Hosted inference is expensive. No two ways about it. GPT4 and Claude 2 are amazing, but if you are a developer using them heavily in production, the bills can stack up pretty quickly. There are plenty of startups that are trying to help developers manage those costs, but I’ve come to believe that local inference is going to be an important dimension to the coming bloom of AI powered applications. There are tons of smaller, task specific open source models that can get the job done running locally on my Macbook Pro, Ipad, and at some point my phone. And the beauty of running inference locally is that it’s free. At some point, the venture dollars and free cloud credits companies rely upon to subsidize users’ inference costs will run out, and when they do, apps are going to (and already have started) to pass those costs along to the end user.
As a consumer, I’ve become accustomed to the vast majority of my applications being free, so how does that persist when expensive inference is at the center of all the new apps I want to use. Well…if I download an app and whatever relevant LLM it relies upon to my own device, that’s a way to maintain the costless status quo to which I’ve become accustomed. Oh, and btw, I don’t mind that all the personal data I pass to this app stays on my machine as opposed to joining the app developer’s training set.

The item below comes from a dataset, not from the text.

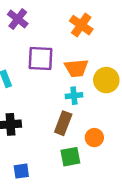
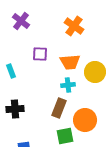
purple square: (40, 59) -> (40, 54), size x0.7
orange circle: (94, 138) -> (85, 120), size x1.5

Downloading and configuring LLMs to run locally on my devices is an extreme pain in the butt, and honestly too much to ask of me or any regular user, but I’ve been using an app called Faraday for the past few months which does all of that work for me. In Faraday, I download a desktop application to my Macbook and they handle all the LLM complexity for me. On it’s surface, Faraday is an app where I can design, discover, and chat with AI powered characters and assistants. The UX is really good. There’s a super expressive prompting layer where I can define all the attributes of the AI I want to talk to. But then there’s another dimension where I can browse different underlying LLMs that when paired with the character prompt I create, result in very different conversations and personalities. The same character I create may act and speak very differently if I choose to run it on a 13B parameter fine tune called Chronos Hermes vs a 7B parameter alternative called Luna. I’m personally interested enough in the underlying models to tinker with different options, but the cool part is that for those that aren’t, the community does that work for them. People create the perfect character prompts on the perfect model and upload them together to a marketplace called the Character Hub, as a package, for others to download and use. The result is a really diverse set of combinations (model and prompt) that to me feel like mini applications. I browse the character hub and I feel like i’m moving through an appstore of cool apps that others have designed, and I get to download them and interact without paying a dime.
Faraday is architecturally very different than most of the AI apps I’ve seen, but I think they are on to something and I expect more developers to follow their lead…who knows…maybe they’ll even open up and let 3rd party app developers build on their infrastructure and platform…admittedly I’m biased as an investor in the company, but there’s something nascent and special happening at faraday.dev if you want to check it out.